Я припомнила только ее невнятные слова о том, что они собираются пристраивать к «Хуцпе» еще одно крыло. И что есть одна очень богатая леди из Вудбери, штат Нью-Йорк, пожелавшая обсудить финансирование.
– Ты не говорила мне, что это будет сегодня, – парировала я, опустившись в кресло напротив ее стола.
– Ты сомнешь подушки, – забеспокоилась мама. – И я говорила тебе. Я позвонила тебе на работу, а ты печатала на компьютере, как делаешь всегда, когда я звоню. Наверное, думаешь, я не услышу. И я сказала тебе, что придется отложить обед до четверга, и ты сказала «да», и что ты очень занята, и что позвонишь мне на работу.
Я вспыхнула:
– Но я не печатаю, когда разговариваю с тобой по телефону!
Ладно, печатаю. Но это же моя мать. Она звонит по самым пустяковым поводам. Нормально, если она устроит ужин в честь Хануки в субботу, шестнадцатого декабря, и не важно, что сейчас март? Помню ли я имя библиотекарши из начальной школы, потому что маме кажется, она увидела ее в гастрономе? Другими словами, моя мать звонит по каким-то совершенно банальным поводам, не идущим ни в какое сравнение с составлением резюме по делу о спасении жизни приговоренного к смерти человека.
– Мэгги, я понимаю, что мои дела, возможно, не так важны, как твои, но мне обидно, что ты даже не слушаешь, когда я с тобой говорю. – Ее глаза наполнились слезами. – Не могу поверить, что ты пришла сюда, чтобы расстроить меня перед встречей с Алисией Голдман-Херш, – сказала она.
– Я пришла сюда не для того, чтобы расстроить тебя! Я пришла потому, что всегда прихожу сюда во второй вторник каждого месяца! Нельзя напускаться на меня из-за глупого телефонного разговора, который был у нас, наверное, полгода назад!
– Глупый телефонный разговор, – тихо произнесла моя мать. – Что ж, Мэгги, полезно узнать, каково твое мнение о наших отношениях.
Я подняла руки:
– Сдаюсь! Надеюсь, твоя встреча пройдет удачно.
Я выбежала из офиса, промчавшись мимо белого письменного стола с белым компьютером и администраторшей – почти альбиносом – не останавливаясь, до машины на парковке. Там я пыталась объяснить себе, что плачу не потому, что, сама того не желая, подвожу людей.
Я застала отца в его офисе, арендованном помещении в торговом центре, поскольку он был раввином без синагоги, где он писал проповедь для Шаббата.
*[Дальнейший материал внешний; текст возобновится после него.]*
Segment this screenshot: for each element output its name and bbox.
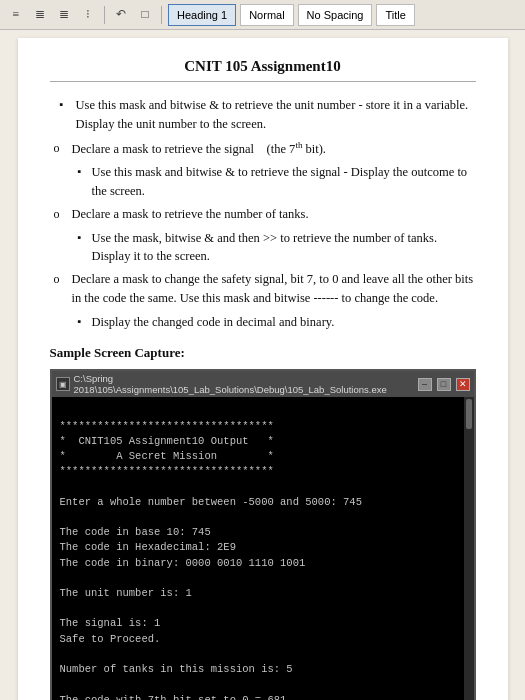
close-button[interactable]: ✕	[456, 378, 470, 391]
terminal-line-17: Number of tanks in this mission is: 5	[60, 663, 293, 675]
instruction-2: o Declare a mask to retrieve the signal …	[50, 139, 476, 159]
terminal-line-6: Enter a whole number between -5000 and 5…	[60, 496, 362, 508]
sub-bullet-icon-2: ▪	[78, 229, 92, 267]
list-icon[interactable]: ⁝	[78, 5, 98, 25]
terminal-line-8: The code in base 10: 745	[60, 526, 211, 538]
sub-instruction-3: ▪ Display the changed code in decimal an…	[50, 313, 476, 332]
terminal-line-9: The code in Hexadecimal: 2E9	[60, 541, 236, 553]
instruction-2-text: Declare a mask to retrieve the signal (t…	[72, 139, 476, 159]
sub-bullet-icon-1: ▪	[78, 163, 92, 201]
terminal-line-13	[60, 602, 66, 614]
sample-heading: Sample Screen Capture:	[50, 345, 476, 361]
instruction-3: o Declare a mask to retrieve the number …	[50, 205, 476, 224]
align-center-icon[interactable]: ≣	[30, 5, 50, 25]
terminal-line-4: **********************************	[60, 465, 274, 477]
instruction-3-text: Declare a mask to retrieve the number of…	[72, 205, 476, 224]
instructions-section: ▪ Use this mask and bitwise & to retriev…	[50, 96, 476, 331]
terminal-title: C:\Spring 2018\105\Assignments\105_Lab_S…	[74, 373, 413, 395]
style-heading1[interactable]: Heading 1	[168, 4, 236, 26]
instruction-1-text: Use this mask and bitwise & to retrieve …	[76, 96, 476, 134]
terminal-body: ********************************** * CNI…	[52, 397, 384, 700]
terminal-line-19: The code with 7th bit set to 0 = 681	[60, 694, 287, 700]
sub-instruction-2-text: Use the mask, bitwise & and then >> to r…	[92, 229, 476, 267]
terminal-line-15: Safe to Proceed.	[60, 633, 161, 645]
sub-bullet-icon-3: ▪	[78, 313, 92, 332]
bullet-icon-1: ▪	[60, 96, 76, 134]
instruction-4: o Declare a mask to change the safety si…	[50, 270, 476, 308]
minimize-button[interactable]: –	[418, 378, 432, 391]
align-justify-icon[interactable]: ≣	[54, 5, 74, 25]
terminal-scrollbar[interactable]	[464, 397, 474, 700]
circle-marker-2: o	[50, 205, 72, 224]
terminal-line-3: * A Secret Mission *	[60, 450, 274, 462]
terminal-line-7	[60, 511, 66, 523]
sub-instruction-2: ▪ Use the mask, bitwise & and then >> to…	[50, 229, 476, 267]
terminal-line-2: * CNIT105 Assignment10 Output *	[60, 435, 274, 447]
terminal-line-16	[60, 648, 66, 660]
style-nospacing[interactable]: No Spacing	[298, 4, 373, 26]
terminal-line-12: The unit number is: 1	[60, 587, 192, 599]
instruction-4-text: Declare a mask to change the safety sign…	[72, 270, 476, 308]
document-title: CNIT 105 Assignment10	[50, 58, 476, 82]
sub-instruction-3-text: Display the changed code in decimal and …	[92, 313, 476, 332]
align-left-icon[interactable]: ≡	[6, 5, 26, 25]
divider2	[161, 6, 162, 24]
maximize-button[interactable]: □	[437, 378, 451, 391]
terminal-window: ▣ C:\Spring 2018\105\Assignments\105_Lab…	[50, 369, 476, 700]
scrollbar-thumb[interactable]	[466, 399, 472, 429]
terminal-window-icon: ▣	[56, 377, 70, 391]
circle-marker-1: o	[50, 139, 72, 159]
terminal-line-14: The signal is: 1	[60, 617, 161, 629]
style-normal[interactable]: Normal	[240, 4, 293, 26]
terminal-line-10: The code in binary: 0000 0010 1110 1001	[60, 557, 306, 569]
terminal-line-1: **********************************	[60, 420, 274, 432]
toolbar: ≡ ≣ ≣ ⁝ ↶ □ Heading 1 Normal No Spacing …	[0, 0, 525, 30]
circle-marker-3: o	[50, 270, 72, 308]
instruction-1: ▪ Use this mask and bitwise & to retriev…	[50, 96, 476, 134]
terminal-titlebar: ▣ C:\Spring 2018\105\Assignments\105_Lab…	[52, 371, 474, 397]
image-icon[interactable]: □	[135, 5, 155, 25]
sub-instruction-1: ▪ Use this mask and bitwise & to retriev…	[50, 163, 476, 201]
terminal-line-5	[60, 481, 66, 493]
sub-instruction-1-text: Use this mask and bitwise & to retrieve …	[92, 163, 476, 201]
divider	[104, 6, 105, 24]
document-area: CNIT 105 Assignment10 ▪ Use this mask an…	[18, 38, 508, 700]
undo-icon[interactable]: ↶	[111, 5, 131, 25]
terminal-line-11	[60, 572, 66, 584]
style-title[interactable]: Title	[376, 4, 414, 26]
terminal-line-18	[60, 678, 66, 690]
Едва я вошла, как он улыбнулся, потом поднял палец, прося минуту, чтобы закончить блестящую мысль, которую излагал. Я стала бродить вокруг, поглаживая корешки книг на иврите и греческом. Ветхий Завет, Новый Завет, книги по оккультизму, теологии и философии. Я взяла в руки старое пресс-папье, которое смастерила ему в детском саду. Нарисованная скала больше походила на краба, хотя теперь она казалась мне очень похожей на амебу. Потом сняла с полки свою детскую фотографию в акриловой рамке.
Уже тогда у меня были толстые щеки.
Отец закрыл ноутбук:
– Чему обязан этим сюрпризом?
Я поставила снимок обратно на полку из красного дерева.
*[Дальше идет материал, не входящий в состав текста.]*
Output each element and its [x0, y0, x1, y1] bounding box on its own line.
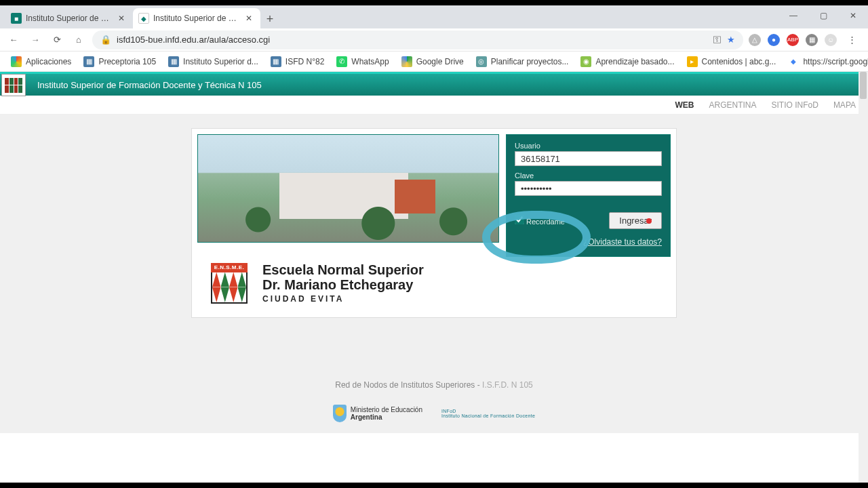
- bookmark-item[interactable]: ✆WhatsApp: [331, 54, 394, 70]
- drive-icon: [401, 56, 412, 67]
- tab-favicon-icon: ■: [11, 13, 22, 24]
- favicon-icon: ◆: [788, 56, 799, 67]
- profile-avatar-icon[interactable]: ☺: [825, 34, 837, 46]
- school-banner: E.N.S.M.E. Escuela Normal Superior Dr. M…: [197, 257, 671, 312]
- bookmarks-bar: Aplicaciones ▦Preceptoria 105 ▦Instituto…: [0, 52, 868, 72]
- extension-icon[interactable]: △: [749, 34, 761, 46]
- home-button[interactable]: ⌂: [71, 32, 87, 48]
- key-icon[interactable]: ⚿: [713, 35, 722, 45]
- forgot-link[interactable]: ¿Olvidaste tus datos?: [583, 237, 662, 247]
- tab-title: Instituto Superior de Formación: [26, 14, 113, 23]
- url-text: isfd105-bue.infd.edu.ar/aula/acceso.cgi: [117, 35, 707, 45]
- bookmark-item[interactable]: ▦Preceptoria 105: [78, 54, 161, 70]
- whatsapp-icon: ✆: [336, 56, 347, 67]
- reload-button[interactable]: ⟳: [49, 32, 65, 48]
- forward-button[interactable]: →: [27, 32, 43, 48]
- user-label: Usuario: [515, 142, 662, 150]
- favicon-icon: ◎: [476, 56, 487, 67]
- close-icon[interactable]: ✕: [244, 14, 254, 23]
- nav-sitio-infod[interactable]: SITIO INFoD: [772, 100, 818, 110]
- pass-label: Clave: [515, 171, 662, 180]
- school-shield-icon: E.N.S.M.E.: [211, 263, 248, 304]
- bookmark-item[interactable]: ◆https://script.googl...: [783, 54, 868, 70]
- site-logo-icon: [1, 74, 26, 96]
- apps-icon: [11, 56, 22, 67]
- school-photo: [197, 134, 499, 243]
- login-panel: Usuario Clave Recordame Ingresar: [506, 134, 671, 257]
- vertical-scrollbar[interactable]: [859, 72, 868, 483]
- remember-me[interactable]: Recordame: [515, 215, 565, 226]
- browser-tab-active[interactable]: ◆ Instituto Superior de Formación ✕: [133, 8, 260, 28]
- password-input[interactable]: [515, 181, 662, 196]
- tab-title: Instituto Superior de Formación: [153, 14, 240, 23]
- bookmark-item[interactable]: ◎Planificar proyectos...: [471, 54, 574, 70]
- back-button[interactable]: ←: [5, 32, 22, 48]
- school-name-1: Escuela Normal Superior: [262, 262, 424, 277]
- lock-icon: 🔒: [100, 35, 111, 45]
- favicon-icon: ▸: [687, 56, 698, 67]
- bookmark-item[interactable]: ◉Aprendizaje basado...: [575, 54, 679, 70]
- extension-icon[interactable]: ●: [768, 34, 780, 46]
- school-city: CIUDAD EVITA: [262, 294, 424, 304]
- school-name-2: Dr. Mariano Etchegaray: [262, 277, 424, 292]
- address-bar[interactable]: 🔒 isfd105-bue.infd.edu.ar/aula/acceso.cg…: [92, 30, 743, 49]
- adblock-icon[interactable]: ABP: [787, 34, 799, 46]
- favicon-icon: ▦: [168, 56, 179, 67]
- favicon-icon: ◉: [580, 56, 591, 67]
- close-icon[interactable]: ✕: [117, 14, 126, 23]
- browser-tab[interactable]: ■ Instituto Superior de Formación ✕: [5, 8, 133, 28]
- new-tab-button[interactable]: +: [260, 9, 279, 28]
- apps-button[interactable]: Aplicaciones: [5, 54, 77, 70]
- username-input[interactable]: [515, 151, 662, 166]
- footer-logos: Ministerio de Educación Argentina INFoD …: [333, 405, 535, 422]
- footer-text: Red de Nodos de Institutos Superiores - …: [335, 380, 533, 390]
- favicon-icon: ▦: [83, 56, 94, 67]
- address-bar-row: ← → ⟳ ⌂ 🔒 isfd105-bue.infd.edu.ar/aula/a…: [0, 28, 868, 52]
- scrollbar-thumb[interactable]: [860, 72, 867, 99]
- chrome-menu-button[interactable]: ⋮: [844, 32, 860, 48]
- nav-mapa[interactable]: MAPA: [833, 100, 856, 110]
- remember-checkbox[interactable]: [515, 215, 524, 224]
- favicon-icon: ▦: [271, 56, 281, 67]
- bookmark-item[interactable]: Google Drive: [396, 54, 469, 70]
- bookmark-item[interactable]: ▸Contenidos | abc.g...: [682, 54, 782, 70]
- login-card: Usuario Clave Recordame Ingresar: [191, 128, 677, 318]
- bookmark-item[interactable]: ▦ISFD N°82: [265, 54, 330, 70]
- argentina-shield-icon: [333, 405, 347, 422]
- extension-icon[interactable]: ▦: [806, 34, 818, 46]
- nav-argentina[interactable]: ARGENTINA: [709, 100, 757, 110]
- infod-logo: INFoD Instituto Nacional de Formación Do…: [441, 409, 535, 418]
- sub-nav: WEB ARGENTINA SITIO INFoD MAPA: [0, 96, 868, 115]
- page-content: Instituto Superior de Formación Docente …: [0, 72, 868, 483]
- cursor-icon: [646, 218, 652, 224]
- nav-web[interactable]: WEB: [675, 100, 694, 110]
- site-title: Instituto Superior de Formación Docente …: [37, 80, 262, 90]
- browser-tab-bar: ■ Instituto Superior de Formación ✕ ◆ In…: [0, 5, 868, 28]
- tab-favicon-icon: ◆: [138, 13, 149, 24]
- submit-button[interactable]: Ingresar: [609, 212, 662, 229]
- site-header: Instituto Superior de Formación Docente …: [0, 72, 868, 96]
- minimize-button[interactable]: —: [778, 5, 808, 26]
- ministry-logo: Ministerio de Educación Argentina: [333, 405, 422, 422]
- bookmark-item[interactable]: ▦Instituto Superior d...: [163, 54, 264, 70]
- maximize-button[interactable]: ▢: [808, 5, 838, 26]
- star-icon[interactable]: ★: [727, 35, 735, 45]
- close-window-button[interactable]: ✕: [838, 5, 868, 26]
– Ты когда-нибудь сомневался, что человек на фото и тот, которого видишь в зеркале, – одна и та же персона?
– Вечный вопрос, не так ли? – рассмеялся он. – Рождаемся ли мы с предопределенным характером или сами формируем себя? – Он встал и, обойдя вокруг стола, поцеловал меня в щеку. – Ты пришла поговорить со своим стариком на философские темы?
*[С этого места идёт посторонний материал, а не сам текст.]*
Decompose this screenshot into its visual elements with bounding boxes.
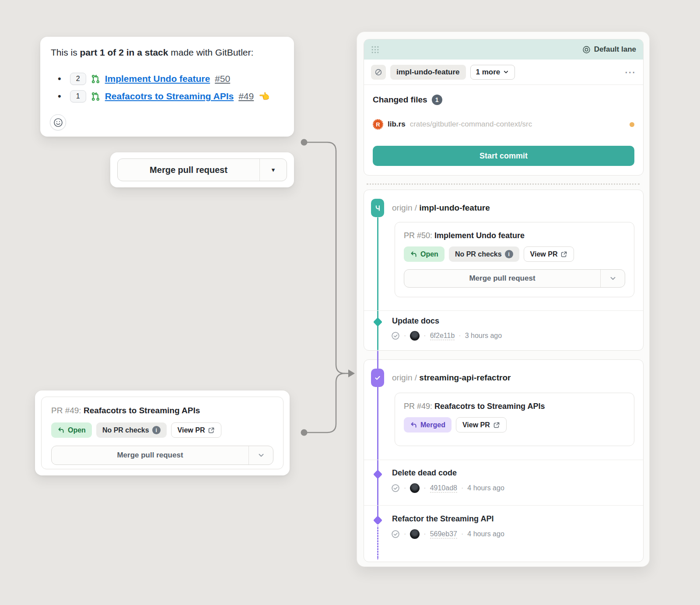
link-icon[interactable] (371, 65, 386, 80)
merge-options-caret-button[interactable]: ▾ (259, 159, 287, 181)
open-pr-arrow-icon (57, 426, 65, 434)
bullet-icon (58, 91, 65, 102)
pr-badges: Open No PR checks i View PR (51, 422, 273, 438)
info-icon: i (505, 250, 513, 258)
caret-down-icon: ▾ (272, 166, 275, 174)
pr-badges: Merged View PR (404, 417, 625, 433)
commit-dot (373, 470, 382, 479)
stack-pr-list: 2 Implement Undo feature #50 1 (58, 70, 270, 105)
branch-header[interactable]: origin / streaming-api-refactror (371, 369, 511, 387)
lane-header: Default lane (364, 39, 643, 60)
pr49-preview-card: PR #49: Reafacotrs to Streaming APIs Ope… (35, 390, 290, 475)
open-pr-arrow-icon (410, 250, 417, 258)
pull-request-icon (91, 74, 100, 84)
merge-options-chevron-button[interactable] (248, 446, 273, 464)
pr-title-line: PR #49: Reafacotrs to Streaming APIs (51, 406, 273, 415)
author-avatar (410, 331, 420, 341)
add-reaction-button[interactable] (50, 114, 66, 130)
file-path: crates/gitbutler-command-context/src (410, 120, 625, 129)
changed-files-title: Changed files 1 (373, 95, 442, 105)
merge-pull-request-button[interactable]: Merge pull request (118, 159, 259, 181)
chevron-down-icon (257, 451, 265, 459)
merge-split-button: Merge pull request ▾ (117, 158, 287, 181)
commit-time: 3 hours ago (465, 332, 502, 340)
commit-status-check-icon (391, 331, 400, 340)
more-branches-dropdown[interactable]: 1 more (470, 65, 515, 80)
lane-title: Default lane (582, 45, 636, 54)
pr49-inner-card: PR #49: Reafacotrs to Streaming APIs Ope… (41, 397, 284, 469)
merge-pull-request-button[interactable]: Merge pull request (52, 446, 248, 464)
smiley-icon (53, 118, 63, 127)
pr-number-link[interactable]: #50 (215, 74, 230, 84)
stack-pr-item-1: 2 Implement Undo feature #50 (58, 70, 270, 88)
rust-file-icon: R (373, 119, 383, 130)
changed-file-row[interactable]: R lib.rs crates/gitbutler-command-contex… (373, 116, 634, 132)
drag-handle-icon[interactable] (371, 46, 379, 54)
pr-link[interactable]: Reafacotrs to Streaming APIs (105, 91, 234, 102)
commit-title[interactable]: Refactor the Streaming API (392, 514, 494, 524)
modified-indicator-dot (630, 122, 634, 127)
info-icon: i (152, 426, 161, 434)
pr-badges: Open No PR checks i View PR (404, 246, 625, 262)
author-avatar (410, 483, 420, 493)
commit-hash-link[interactable]: 6f2e11b (430, 332, 455, 340)
pr-number-link[interactable]: #49 (238, 91, 254, 102)
timeline-line-teal (377, 217, 378, 350)
timeline-line-purple-dotted (377, 525, 378, 559)
chevron-down-icon (609, 274, 617, 282)
lane-card: Default lane impl-undo-feature 1 more ⋯ … (364, 39, 644, 176)
pr-checks-badge: No PR checks i (449, 246, 519, 262)
merge-button-card: Merge pull request ▾ (110, 152, 294, 187)
pointing-left-emoji: 👈 (259, 91, 270, 102)
target-icon (582, 46, 591, 54)
stack-note-text: This is part 1 of 2 in a stack made with… (51, 47, 284, 58)
commit-status-check-icon (391, 484, 400, 492)
merge-split-button: Merge pull request (51, 446, 273, 465)
branch-card-streaming-api-refactror: origin / streaming-api-refactror PR #49:… (364, 359, 644, 562)
dotted-separator (367, 183, 640, 185)
commit-time: 4 hours ago (467, 484, 504, 492)
row-divider (364, 460, 643, 460)
merge-options-chevron-button[interactable] (600, 270, 625, 287)
commit-dot (373, 516, 382, 525)
file-name: lib.rs (388, 120, 406, 129)
view-pr-button[interactable]: View PR (171, 422, 222, 438)
pr-status-badge-open: Open (51, 422, 92, 438)
pr-link[interactable]: Implement Undo feature (105, 74, 210, 84)
branch-name-pill[interactable]: impl-undo-feature (390, 65, 466, 80)
commit-meta: · · 4910ad8 · 4 hours ago (391, 483, 504, 493)
commit-title[interactable]: Delete dead code (392, 468, 457, 478)
row-divider (364, 310, 643, 311)
pr-box-50: PR #50: Implement Undo feature Open No P… (395, 222, 634, 297)
row-divider (364, 505, 643, 506)
pr-checks-badge: No PR checks i (96, 422, 167, 438)
canvas: This is part 1 of 2 in a stack made with… (0, 0, 700, 605)
pr-title-line: PR #49: Reafacotrs to Streaming APIs (404, 402, 625, 411)
changed-files-count-badge: 1 (432, 95, 442, 105)
stack-position-badge: 1 (70, 90, 86, 102)
stack-note-card: This is part 1 of 2 in a stack made with… (40, 37, 294, 137)
branch-icon (371, 199, 384, 217)
branch-row: impl-undo-feature 1 more ⋯ (364, 60, 643, 85)
view-pr-button[interactable]: View PR (456, 417, 507, 433)
lane-panel: Default lane impl-undo-feature 1 more ⋯ … (357, 32, 650, 567)
commit-time: 4 hours ago (467, 530, 504, 538)
commit-hash-link[interactable]: 4910ad8 (430, 484, 457, 492)
branch-header[interactable]: origin / impl-undo-feature (371, 199, 490, 217)
branch-card-impl-undo-feature: origin / impl-undo-feature PR #50: Imple… (364, 190, 644, 351)
start-commit-button[interactable]: Start commit (373, 146, 634, 166)
commit-title[interactable]: Update docs (392, 317, 439, 326)
external-link-icon (560, 251, 567, 258)
bullet-icon (58, 73, 65, 84)
external-link-icon (493, 422, 500, 429)
pr-title-line: PR #50: Implement Undo feature (404, 231, 625, 240)
merge-pull-request-button[interactable]: Merge pull request (404, 270, 600, 287)
view-pr-button[interactable]: View PR (524, 246, 574, 262)
commit-meta: · · 6f2e11b · 3 hours ago (391, 331, 502, 341)
commit-hash-link[interactable]: 569eb37 (430, 530, 457, 538)
pull-request-icon (91, 92, 100, 101)
stack-position-badge: 2 (70, 73, 86, 85)
commit-status-check-icon (391, 530, 400, 538)
pr-status-badge-open: Open (404, 246, 444, 262)
merge-split-button: Merge pull request (404, 269, 625, 288)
– Нет, я пришла, потому что… не знаю, зачем я пришла.
И это было правдой: моя машина вроде как сама поехала в сторону его офиса, и, даже поняв, куда еду, я не стала менять маршрут. Люди приходили к отцу за советом, когда их что-то беспокоило. Почему бы не прийти и мне? Я опустилась на старый кожаный диван, который помнила с самого детства.
– Как думаешь, Бог прощает убийц?
Отец сел рядом со мной:
– Разве твой клиент не католик?
– Я говорила о себе.
– Черт возьми, Мэг! Надеюсь, ты избавилась от оружия?